- **TASK DETAILS**
In the listing below, find every line with the string "городской" and pull it out.

- **DATA SUPPLIED**
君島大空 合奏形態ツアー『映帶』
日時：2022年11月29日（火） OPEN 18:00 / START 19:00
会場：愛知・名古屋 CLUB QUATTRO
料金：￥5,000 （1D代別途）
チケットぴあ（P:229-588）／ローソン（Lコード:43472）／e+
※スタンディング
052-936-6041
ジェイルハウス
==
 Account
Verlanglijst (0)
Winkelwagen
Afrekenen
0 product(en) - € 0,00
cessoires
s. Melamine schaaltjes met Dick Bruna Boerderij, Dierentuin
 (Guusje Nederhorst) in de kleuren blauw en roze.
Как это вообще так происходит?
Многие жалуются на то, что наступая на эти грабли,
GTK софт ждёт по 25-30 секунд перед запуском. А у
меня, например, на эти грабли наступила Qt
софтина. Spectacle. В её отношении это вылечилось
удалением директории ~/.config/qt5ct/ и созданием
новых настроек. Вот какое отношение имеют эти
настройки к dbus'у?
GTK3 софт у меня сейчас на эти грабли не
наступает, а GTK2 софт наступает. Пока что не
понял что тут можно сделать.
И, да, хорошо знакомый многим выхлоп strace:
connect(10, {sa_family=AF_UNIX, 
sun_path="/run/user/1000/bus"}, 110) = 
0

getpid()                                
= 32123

* * *

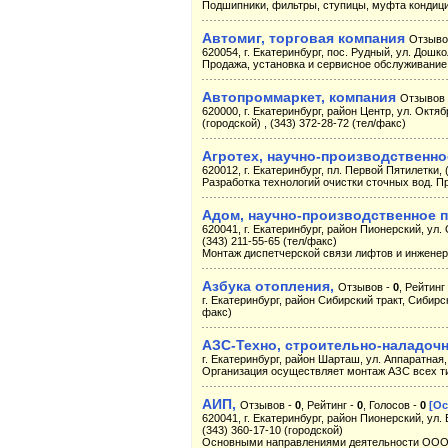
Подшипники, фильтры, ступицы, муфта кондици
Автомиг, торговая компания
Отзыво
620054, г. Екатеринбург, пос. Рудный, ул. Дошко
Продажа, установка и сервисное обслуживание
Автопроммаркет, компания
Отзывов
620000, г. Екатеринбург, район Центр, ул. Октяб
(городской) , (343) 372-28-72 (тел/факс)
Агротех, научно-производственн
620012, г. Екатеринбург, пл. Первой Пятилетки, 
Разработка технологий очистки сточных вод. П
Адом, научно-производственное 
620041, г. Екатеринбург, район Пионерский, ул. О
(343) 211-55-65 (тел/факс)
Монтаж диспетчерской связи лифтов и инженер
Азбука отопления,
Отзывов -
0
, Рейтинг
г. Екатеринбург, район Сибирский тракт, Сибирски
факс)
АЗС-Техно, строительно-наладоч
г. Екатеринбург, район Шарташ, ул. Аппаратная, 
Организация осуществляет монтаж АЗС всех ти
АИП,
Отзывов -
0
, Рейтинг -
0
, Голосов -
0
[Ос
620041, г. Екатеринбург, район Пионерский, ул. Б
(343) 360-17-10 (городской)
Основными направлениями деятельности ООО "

- **OUTPUT FOR THIS TASK**
(городской) , (343) 372-28-72 (тел/факс)
(343) 360-17-10 (городской)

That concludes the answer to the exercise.